Remember Chinese finger traps, those woven straw tubes that tighten when you try to pull your fingers out? The more you pull, the tighter they get. The only way to get out is to push your fingers deeper into the trap which relaxes its grip. It's paradoxical, but demonstrates a good point: fighting a problem or trying to escape from it can actually make it worse.
The same idea works with anxiety and other distressing thoughts or feelings. Instead of changing or disputing negative thoughts, we can change our relationship with them, watching them from a distance as a neutral observer. We can recognize that thoughts are are just mental events to be noticed and not a true or false reality. The same for feelings, something to be felt and experienced, not dangerous bullies to be avoided or paid off (Remember paying the bully in my post "FACING DOWN THEFEARMONSTER").
When I was a kid I was terrified of going to the dentist. Our family dentist was this crotchety old fart that I still refer to as The Nazi Dentist (I was well into adulthood before I could go to the dentist without terror). Impatient and totally lacking in empathy and compassion, he would try to do fillings with a minimum amount of novocaine or none at all. Somehow, I developed this mental ability to step outside the pain and observe it as pain but not related to me. It was how I got through that awful experience.
I had a similar experience in college when I broke my wrist doing gymnastics. My arm was numbed with morphine while it was being set. I was aware of the pain but removed from it. The same idea applies to our thoughts and feelings. We can stand outside of them while experiencing and observing them, objectively and non-judgementally.

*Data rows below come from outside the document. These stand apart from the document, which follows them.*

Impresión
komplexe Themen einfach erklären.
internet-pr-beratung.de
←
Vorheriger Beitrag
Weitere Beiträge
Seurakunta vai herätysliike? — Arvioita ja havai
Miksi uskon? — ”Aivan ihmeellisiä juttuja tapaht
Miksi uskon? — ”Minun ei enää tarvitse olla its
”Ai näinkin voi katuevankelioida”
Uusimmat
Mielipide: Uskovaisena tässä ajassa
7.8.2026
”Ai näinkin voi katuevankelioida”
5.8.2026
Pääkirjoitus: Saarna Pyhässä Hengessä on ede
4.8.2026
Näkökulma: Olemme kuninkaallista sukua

My colleague, Bill O'Hanlon, tells an interesting story about a client who came to see him with a serious weight problem. He'd tried many diets unsuccessfully, losing and then putting the weight back on again, eating after a full meal when he knew there was no reason to be hungry again. So he decided to examine the relationship with food and his feelings, what was going on with him emotionally when he felt the urge to eat. He realized he was feeling anxiety, a feeling of impending doom, and that eating soothed his fear and anxiety. In other words, he was paying the bully.
So he decided to confront the fear head on and refused to eat when the anxiety came. He sat down without eating, shaking, sweating, feeling smothered by fear, panic, terror and doom. After four hours the fear passed and he was OK. The next time he did this the fear passed in two hours and again he was OK.

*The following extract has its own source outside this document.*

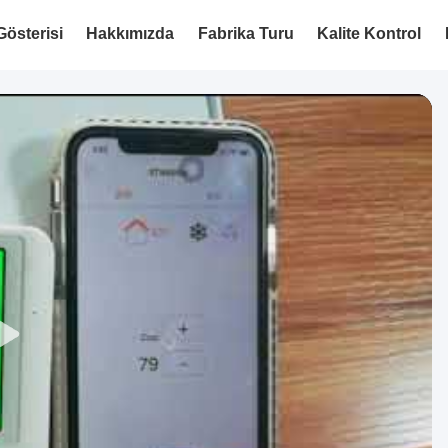
österisi
Hakkımızda
Fabrika Turu
Kalite Kontrol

Then he spent the weekend practicing being with his fear rather than trying to resist, escape or fix it. And as its power decreased, he realized it was only his mind telling him to eat when he wasn't hungry. After that, when the urge to eat came back he was able to quickly brush it aside and realized it was only THEFEARMONSTER testing him.
Fear dominates and restricts life. By facing fear and going into it rather than avoiding it, we win small victories and incrementally regain territory that fear has stolen from us.